NCMW - Numerical Methods for Partial Differential Equations (2024)
Venue: Indian Institute of Petroleum and Energy (IIPE), Visakhapatnam
Dates: 16 Dec 2024 to 27 Dec 2024
Convener(s)
Name: | Dr. Samala Rathan | G.D. Veerappa Gowda |
Mailing Address: | Assistant Professor, Faculty of Mathematics Department of Humanities & Sciences Indian Institute of Petroleum and Energy, Visakhapatnam-530003 |
Raja Ramanna Fellow TIFR Centre for Applicable Mathematics Sharadanagar, Chikkabommasandra, Yelahanka New Town, Bangalore - 65. |
Email: | rathans.math at iipe.ac.in | gowda at tifrbng.res.in |
The workshop is on numerical methods for ordinary and partial differential equations (ODEs & PDEs) like those arising in science and engineering applications, such as wave, heat and sound propagation, fluid flow, chemical kinetics, etc. Generally, the solutions of differential equations are quite challenging, admit to limited regularity, may have complex structures in their form, and are highly nonlinear. It may not be possible to obtain an analytical solution even if we know the theoretical existence and uniqueness of the solution.
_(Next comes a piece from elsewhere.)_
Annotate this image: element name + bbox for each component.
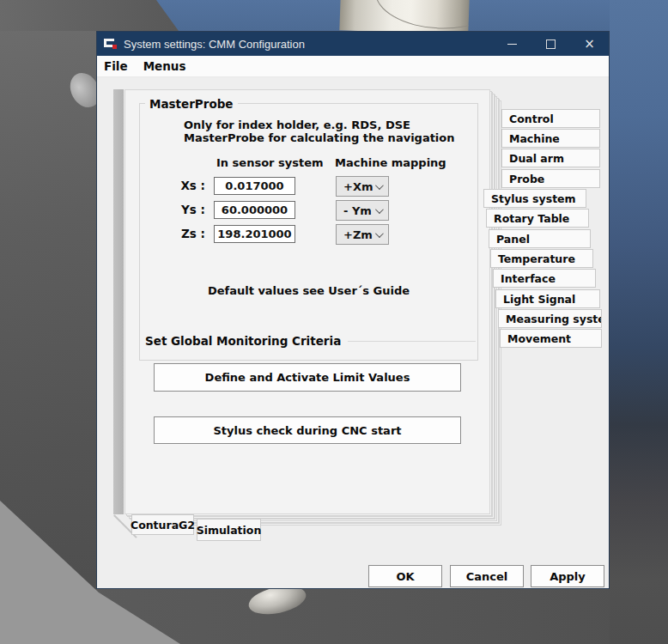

Numerical methods offer a way to discretize the differential equations and then solve them. Thus, this workshop introduces some important numerical methods for linear and non-linear ordinary and partial differential equations and various numerical discretization techniques for their solution. We mainly focus on the construction of finite difference (FDM), finite volume methods (FVM), and discontinuous Galerkin methods (DGM) and their numerical convergence for the various nonlinear ODEs & PDEs. Higher-order methods are essential for wave propagation phenomena. Here, we discuss modern methods like WENO and DG for various applications of wave propagation such as hyperbolic conservation laws, Hamilton-Jacobi equation, and Convection-Diffusion-Dispersive type nonlinear PDEs. Machine learning and Deep learning techniques are quite popular nowadays, thus this workshop intends to introduce Machine Learning, Deep Learning, and Physics Informed Neural Networks (PINNs) and their applications to solve partial differential equations. This workshop is intended for PhDs and Postdocs so that they can learn these techniques and use them in their research.